IBG RareBoost Seminar – Prof. Ahmet Gül “Familial Mediterranean Fever and Beyond: The Spectrum of Pyrin-Associated Autoinflammatory Disorders”
On June 27th at 11:00 am, Prof. Ahmet Gül will give a seminar titled “Familial Mediterranean Fever and Beyond: The Spectrum of Pyrin-Associated Autoinflammatory Disorders” at IBG Aziz Sancar Auditorium.
Prof. Gül is an expert in immunology and rheumatology, with a long-standing academic career at Istanbul University. His research focuses on the immunopathogenesis and genetics of inflammatory rheumatic disorders, especially Behçet’s disease, familial Mediterranean fever (FMF), and other monogenic autoinflammatory disorders.
Prof. Gül has authored over 200 publications and serves on the editorial boards of leading rheumatology journals. He is also the President of the Behçet’s Disease Society of Turkey and President-Elect of the International Society for Behçet’s Disease.
You may join the seminar in person at IBG Aziz Sancar Auditorium or online by signing up via the following link.

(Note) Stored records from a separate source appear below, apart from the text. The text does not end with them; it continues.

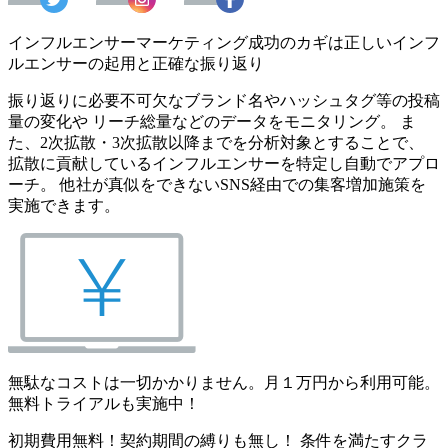
インフルエンサーマーケティング成功のカギは正しいインフ
ルエンサーの起用と正確な振り返り
振り返りに必要不可欠なブランド名やハッシュタグ等の投稿
量の変化や リーチ総量などのデータをモニタリング。 ま
た、2次拡散・3次拡散以降までを分析対象とすることで、
拡散に貢献しているインフルエンサーを特定し自動でアプロ
ーチ。 他社が真似をできないSNS経由での集客増加施策を
実施できます。
無駄なコストは一切かかりません。月１万円から利用可能。
無料トライアルも実施中！
初期費用無料！契約期間の縛りも無し！ 条件を満たすクラ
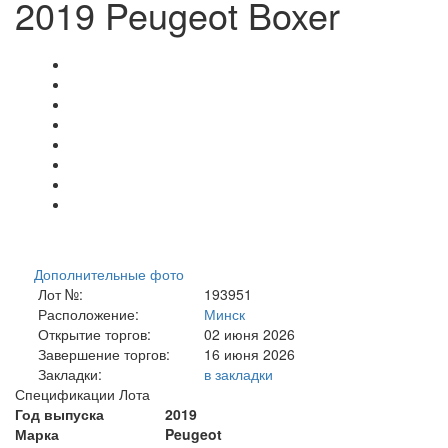
2019 Peugeot Boxer
Дополнительные фото
Лот №:
193951
Расположение:
Минск
Открытие торгов:
02 июня 2026
Завершение торгов:
16 июня 2026
Закладки:
в закладки
Спецификации Лота
Год выпуска
2019
Марка
Peugeot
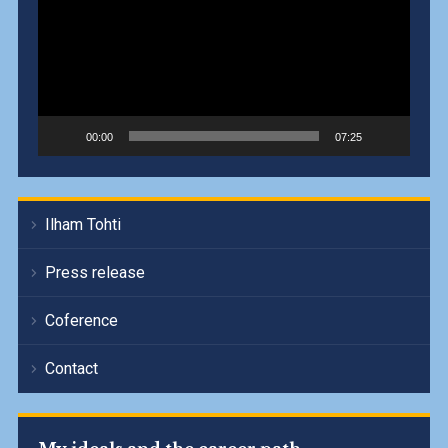
00:00
07:25
Ilham Tohti
Press release
Coference
Contact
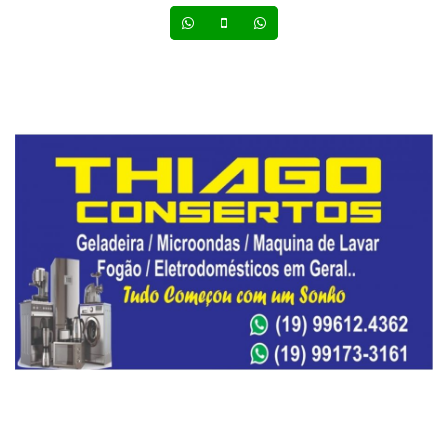
Whatsapp
Celular
Whatsapp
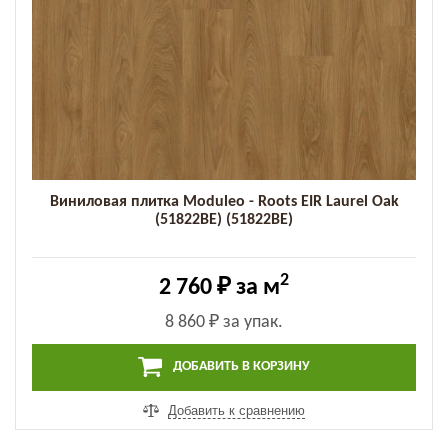
Виниловая плитка Moduleo - Roots EIR Laurel Oak
(51822BE) (51822BE)
2
2 760 ₽
за м
8 860 ₽
за упак.
ДОБАВИТЬ В КОРЗИНУ
Добавить к сравнению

We welcome your participation!
Seminar Abstract
Familial Mediterranean Fever (FMF) is the most common monogenic autoinflammatory disorder, predominantly affecting populations in the Eastern Mediterranean. Although classified as a ‘rare disease’; its prevalence exceeds the standard threshold for rarity in certain regions of Israel, Armenia, and Turkey. In 1997, pathogenic variants in exon 10 of the MEFV gene—encoding the pyrin protein—were identified as the genetic cause of FMF. Pyrin is a cytosolic sensor protein that forms part of the inflammasome complex, leading to the activation of caspase-1 and the proteolytic maturation of the proinflammatory cytokines IL-1β and IL-18, which drive the inflammatory episodes seen in FMF.
Clinically, FMF is characterized by recurrent, self-limited episodes of peritonitis, pleuritis, arthritis, and erysipelas-like erythema, typically lasting 12 to 72 hours. In addition to the classic exon 10 mutations, variants in other exons of the MEFV gene have been associated with different phenotypes and prognostic features. The clinical spectrum of pyrin-associated autoinflammatory diseases is expanding, and deeper insights into pyrin-inflammasome signaling are expected to inform both pathogenesis and therapeutic strategies.